◆ Exercise objective
Restate all of the entries exactly. Any picture in them should be skipped.

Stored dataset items
· · ·

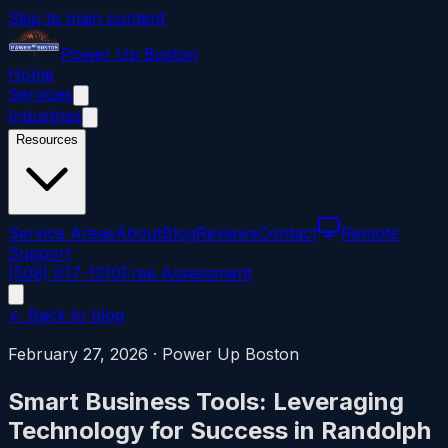
Skip to main content
Power
Up
Boston
Home
Services
Industries
Resources
Service Areas
About
Blog
Reviews
Contact
Remote
Support
(508) 617-1310
Free Assessment
← Back to blog
February 27, 2026
·
Power Up Boston
Smart Business Tools: Leveraging
Technology for Success in Randolph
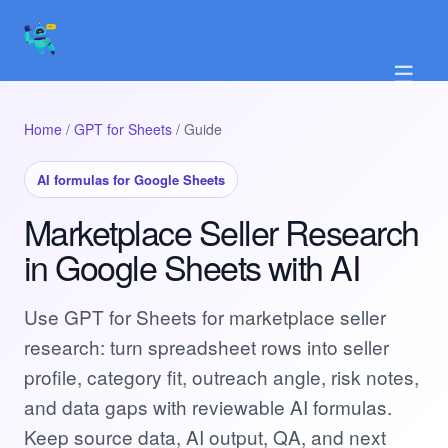
☰
Home
/
GPT for Sheets
/ Guide
AI formulas for Google Sheets
Marketplace Seller Research
in Google Sheets with AI
Use GPT for Sheets for marketplace seller
research: turn spreadsheet rows into seller
profile, category fit, outreach angle, risk notes,
and data gaps with reviewable AI formulas.
Keep source data, AI output, QA, and next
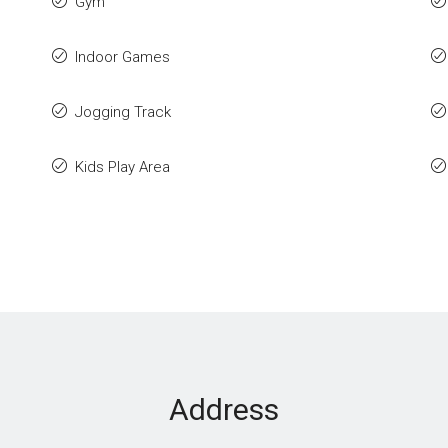
Gym
Indoor Games
Jogging Track
Kids Play Area
Address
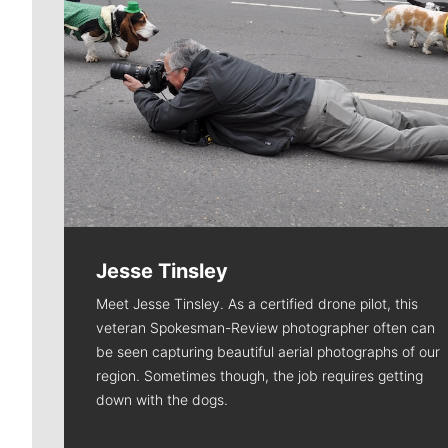
Jesse Tinsley
Meet Jesse Tinsley. As a certified drone pilot, this
veteran Spokesman-Review photographer often can
be seen capturing beautiful aerial photographs of our
region. Sometimes though, the job requires getting
down with the dogs.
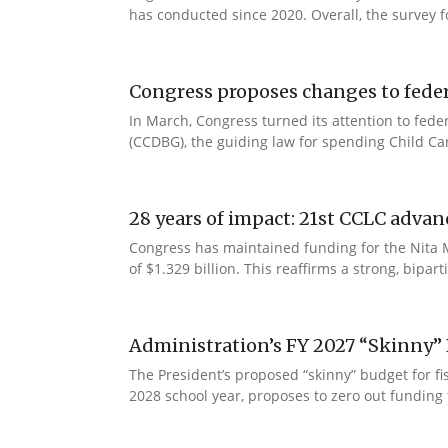
has conducted since 2020. Overall, the survey f
Congress proposes changes to federa
In March, Congress turned its attention to fede
(CCDBG), the guiding law for spending Child C
28 years of impact: 21st CCLC advan
Congress has maintained funding for the Nita M
of $1.329 billion. This reaffirms a strong, bip
Administration’s FY 2027 “Skinny” 
The President’s proposed “skinny” budget for f
2028 school year, proposes to zero out funding 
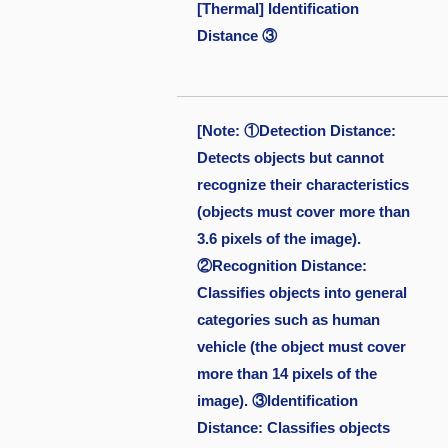
[Thermal] Identification
Distance ③
[Note: ①Detection Distance:
Detects objects but cannot
recognize their characteristics
(objects must cover more than
3.6 pixels of the image).
②Recognition Distance:
Classifies objects into general
categories such as human
vehicle (the object must cover
more than 14 pixels of the
image). ③Identification
Distance: Classifies objects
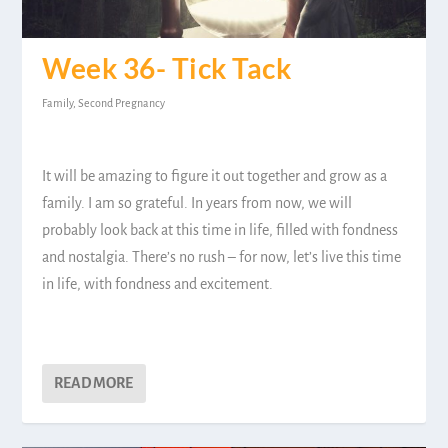
Week 36- Tick Tack
Family
,
Second Pregnancy
It will be amazing to figure it out together and grow as a
family. I am so grateful. In years from now, we will
probably look back at this time in life, filled with fondness
and nostalgia. There’s no rush – for now, let’s live this time
in life, with fondness and excitement.
READ MORE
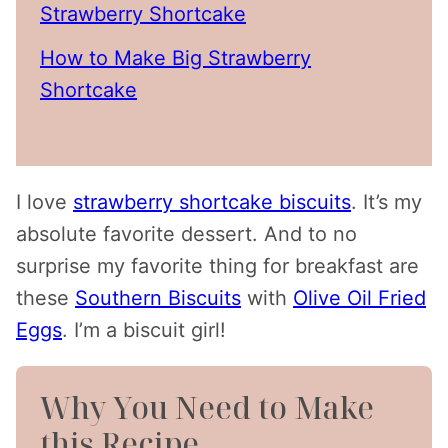
Strawberry Shortcake
How to Make Big Strawberry
Shortcake
I love
strawberry shortcake biscuits
. It’s my
absolute favorite dessert. And to no
surprise my favorite thing for breakfast are
these
Southern Biscuits
with
Olive Oil Fried
Eggs
. I’m a biscuit girl!
Why You Need to Make
this Recipe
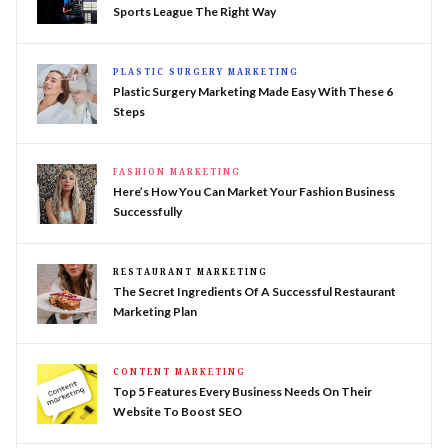
Sports League The Right Way
PLASTIC SURGERY MARKETING
Plastic Surgery Marketing Made Easy With These 6
Steps
FASHION MARKETING
Here’s How You Can Market Your Fashion Business
Successfully
RESTAURANT MARKETING
The Secret Ingredients Of A Successful Restaurant
Marketing Plan
CONTENT MARKETING
Top 5 Features Every Business Needs On Their
Website To Boost SEO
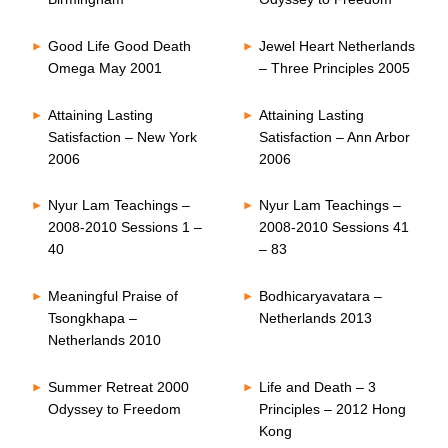
Good Life Good Death
Jewel Heart Netherlands
Omega May 2001
– Three Principles 2005
Attaining Lasting
Attaining Lasting
Satisfaction – New York
Satisfaction – Ann Arbor
2006
2006
Nyur Lam Teachings –
Nyur Lam Teachings –
2008-2010 Sessions 1 –
2008-2010 Sessions 41
40
– 83
Meaningful Praise of
Bodhicaryavatara –
Tsongkhapa –
Netherlands 2013
Netherlands 2010
Summer Retreat 2000
Life and Death – 3
Odyssey to Freedom
Principles – 2012 Hong
Kong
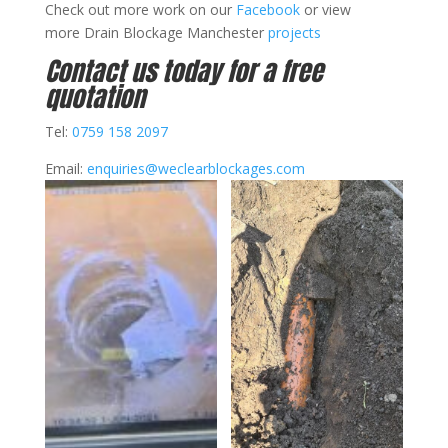
Check out more work on our
Facebook
or view
more Drain Blockage Manchester
projects
Contact us today for a free
quotation
Tel:
0759 158 2097
Email:
enquiries@weclearblockages.com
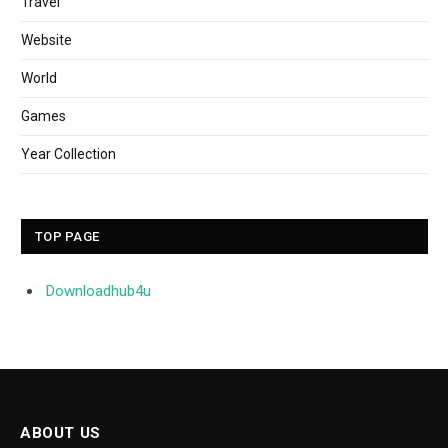
Travel
Website
World
Games
Year Collection
TOP PAGE
Downloadhub4u
ABOUT US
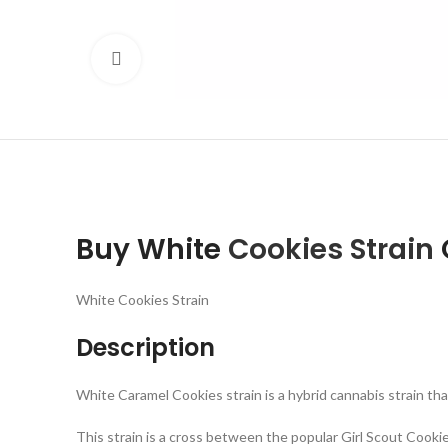
Click to enlarge
Buy White
Cookies Strain
White Cookies Strain
Description
White Caramel Cookies strain is a hybrid cannabis strain tha
This strain is a cross between the popular Girl Scout Cook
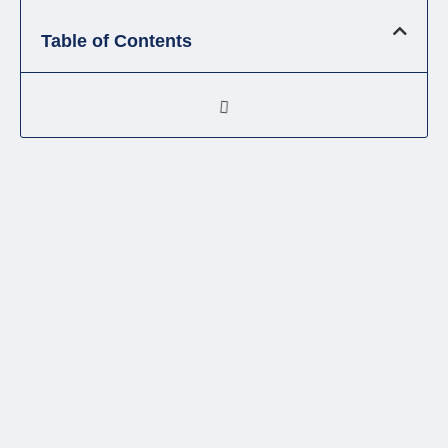
Table of Contents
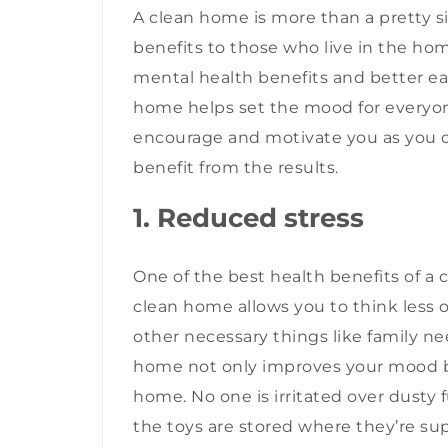
A clean home is more than a pretty si
benefits to those who live in the ho
mental health benefits and better ea
home helps set the mood for everyone 
encourage and motivate you as you c
benefit from the results.
1. Reduced stress
One of the best health benefits of a 
clean home allows you to think less o
other necessary things like family nee
home not only improves your mood bu
home. No one is irritated over dusty
the toys are stored where they’re su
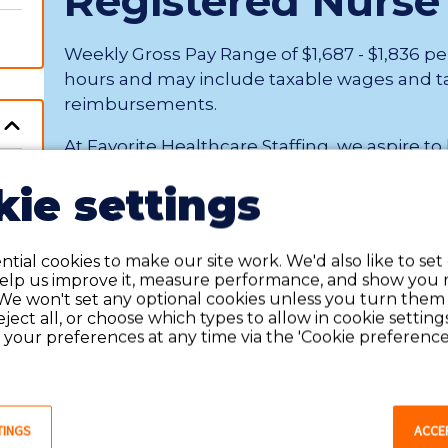
Registered Nurse
Weekly Gross Pay Range of $1,687 - $1,836 p
hours and may include taxable wages and t
reimbursements.
At Favorite Healthcare Staffing, we aspire to
being a healthcare professional. Our exceptional 
ie settings
Tucson, Arizona
Contract
tial cookies to make our site work. We'd also like to set
help us improve it, measure performance, and show you 
We won't set any optional cookies unless you turn them
reject all, or choose which types to allow in cookie setting
C
your preferences at any time via the 'Cookie preferences
Showing
1
-
1
of
1
jobs
TINGS
ACCE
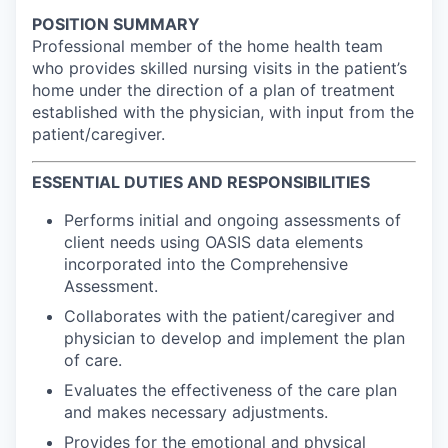
POSITION SUMMARY
Professional member of the home health team
who provides skilled nursing visits in the patient’s
home under the direction of a plan of treatment
established with the physician, with input from the
patient/caregiver.
ESSENTIAL DUTIES AND RESPONSIBILITIES
Performs initial and ongoing assessments of
client needs using OASIS data elements
incorporated into the Comprehensive
Assessment.
Collaborates with the patient/caregiver and
physician to develop and implement the plan
of care.
Evaluates the effectiveness of the care plan
and makes necessary adjustments.
Provides for the emotional and physical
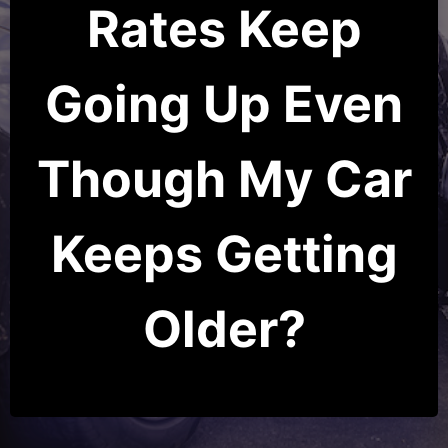
Rates Keep
Going Up Even
Though My Car
Keeps Getting
Older?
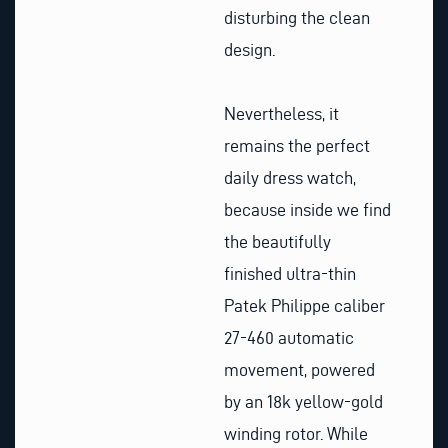
disturbing the clean
design.
Nevertheless, it
remains the perfect
daily dress watch,
because inside we find
the beautifully
finished ultra-thin
Patek Philippe caliber
27-460 automatic
movement, powered
by an 18k yellow-gold
winding rotor. While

· · ·

◆ Written response
Skip to main content
Power
Up
Boston
Home
Services
Industries
Resources
Service Areas
About
Blog
Reviews
Contact
Remote
Support
(508) 617-1310
Free Assessment
← Back to blog
February 27, 2026
·
Power Up Boston
Smart Business Tools: Leveraging
Technology for Success in Randolph
☰
Home
/
GPT for Sheets
/ Guide
AI formulas for Google Sheets
Marketplace Seller Research
in Google Sheets with AI
Use GPT for Sheets for marketplace seller
research: turn spreadsheet rows into seller
profile, category fit, outreach angle, risk notes,
and data gaps with reviewable AI formulas.
Keep source data, AI output, QA, and next
Gym
Indoor Games
Jogging Track
Kids Play Area
Address
Jesse Tinsley
Meet Jesse Tinsley. As a certified drone pilot, this
veteran Spokesman-Review photographer often can
be seen capturing beautiful aerial photographs of our
region. Sometimes though, the job requires getting
down with the dogs.
has conducted since 2020. Overall, the survey f
Congress proposes changes to federa
In March, Congress turned its attention to fede
(CCDBG), the guiding law for spending Child C
28 years of impact: 21st CCLC advan
Congress has maintained funding for the Nita M
of $1.329 billion. This reaffirms a strong, bip
Administration’s FY 2027 “Skinny” 
The President’s proposed “skinny” budget for f
2028 school year, proposes to zero out funding 
[Thermal] Identification
Distance ③
[Note: ①Detection Distance:
Detects objects but cannot
recognize their characteristics
(objects must cover more than
3.6 pixels of the image).
②Recognition Distance:
Classifies objects into general
categories such as human
vehicle (the object must cover
more than 14 pixels of the
image). ③Identification
Distance: Classifies objects
Week 36- Tick Tack
Family
,
Second Pregnancy
It will be amazing to figure it out together and grow as a
family. I am so grateful. In years from now, we will
probably look back at this time in life, filled with fondness
and nostalgia. There’s no rush – for now, let’s live this time
in life, with fondness and excitement.
READ MORE
Strawberry Shortcake
How to Make Big Strawberry
Shortcake
I love
strawberry shortcake biscuits
. It’s my
absolute favorite dessert. And to no
surprise my favorite thing for breakfast are
these
Southern Biscuits
with
Olive Oil Fried
Eggs
. I’m a biscuit girl!
Why You Need to Make
this Recipe
Sports League The Right Way
PLASTIC SURGERY MARKETING
Plastic Surgery Marketing Made Easy With These 6
Steps
FASHION MARKETING
Here’s How You Can Market Your Fashion Business
Successfully
RESTAURANT MARKETING
The Secret Ingredients Of A Successful Restaurant
Marketing Plan
CONTENT MARKETING
Top 5 Features Every Business Needs On Their
Website To Boost SEO
Good Life Good Death
Jewel Heart Netherlands
Omega May 2001
– Three Principles 2005
Attaining Lasting
Attaining Lasting
Satisfaction – New York
Satisfaction – Ann Arbor
2006
2006
Nyur Lam Teachings –
Nyur Lam Teachings –
2008-2010 Sessions 1 –
2008-2010 Sessions 41
40
– 83
Meaningful Praise of
Bodhicaryavatara –
Tsongkhapa –
Netherlands 2013
Netherlands 2010
Summer Retreat 2000
Life and Death – 3
Odyssey to Freedom
Principles – 2012 Hong
Kong
Check out more work on our
Facebook
or view
more Drain Blockage Manchester
projects
Contact us today for a free
quotation
Tel:
0759 158 2097
Email:
enquiries@weclearblockages.com
Travel
Website
World
Games
Year Collection
TOP PAGE
Downloadhub4u
ABOUT US
Click to enlarge
Buy White
Cookies Strain
White Cookies Strain
Description
White Caramel Cookies strain is a hybrid cannabis strain tha
This strain is a cross between the popular Girl Scout Cook
Table of Contents
A clean home is more than a pretty si
benefits to those who live in the ho
mental health benefits and better ea
home helps set the mood for everyone 
encourage and motivate you as you c
benefit from the results.
1. Reduced stress
One of the best health benefits of a 
clean home allows you to think less o
other necessary things like family nee
home not only improves your mood bu
home. No one is irritated over dusty
the toys are stored where they’re su
Registered Nurse
Weekly Gross Pay Range of $1,687 - $1,836 p
hours and may include taxable wages and t
reimbursements.
At Favorite Healthcare Staffing, we aspire to
being a healthcare professional. Our exceptional 
ie settings
Tucson, Arizona
Contract
tial cookies to make our site work. We'd also like to set
help us improve it, measure performance, and show you 
We won't set any optional cookies unless you turn them
reject all, or choose which types to allow in cookie setting
C
your preferences at any time via the 'Cookie preferences
Showing
1
-
1
of
1
jobs
TINGS
ACCE
POSITION SUMMARY
Professional member of the home health team
who provides skilled nursing visits in the patient’s
home under the direction of a plan of treatment
established with the physician, with input from the
patient/caregiver.
ESSENTIAL DUTIES AND RESPONSIBILITIES
Performs initial and ongoing assessments of
client needs using OASIS data elements
incorporated into the Comprehensive
Assessment.
Collaborates with the patient/caregiver and
physician to develop and implement the plan
of care.
Evaluates the effectiveness of the care plan
and makes necessary adjustments.
Provides for the emotional and physical
Rates Keep
Going Up Even
Though My Car
Keeps Getting
Older?
disturbing the clean
design.
Nevertheless, it
remains the perfect
daily dress watch,
because inside we find
the beautifully
finished ultra-thin
Patek Philippe caliber
27-460 automatic
movement, powered
by an 18k yellow-gold
winding rotor. While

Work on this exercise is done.